Hasta que llegó su hora

Hasta que llegó su hora fue el título que se le dio en España a un impecable film de Sergio Leone. Y hasta que llegó su hora, podría decirse, he disfrutado yo con Steve Nash y su baloncesto. Si Michael Jordan es el mejor jugador de todos los tiempos, lo cierto es que Steve Nash ha sido, cuanto menos, el mejor base en la etapa que sucede al reinado del 23 de Chicago.

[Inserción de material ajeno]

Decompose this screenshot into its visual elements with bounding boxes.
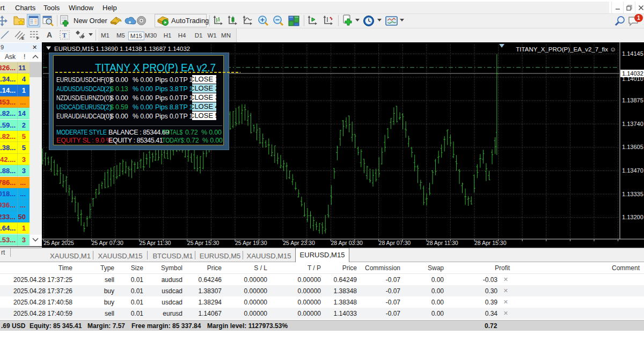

La NBA es marketing, negocio e imagen. En muchas ocasiones, el físico se impone a la táctica, el cuerpo vence a la mente. Es lo que pide el mercado. Pero, como en todo, siempre existe una excepción. Y si esa excepción ha de tomar forma de jugador, adivinen quién es este. Pues sí, Steve Nash. Nacido en Sudáfrica, hijo de padre inglés y madre galesa, Nash se crió desde bien pequeño en Canadá. Se siente canadiense y, entre otras cosas, es un gran admirador del fútbol europeo, del soccer que allí llaman. Íntimo amigo de Steve McManaman, lo cierto es que ambos comparten el gusto y la clase a la hora de tratar al balón. Y ahí es donde estriba la excepción de la que hablo. Nash no es físico. Nash no es musculatura. Nash es astucia, inteligencia y talento. El estratega al que todo entrenador le gustaría dar las riendas de su equipo. Un artesano, en definitiva.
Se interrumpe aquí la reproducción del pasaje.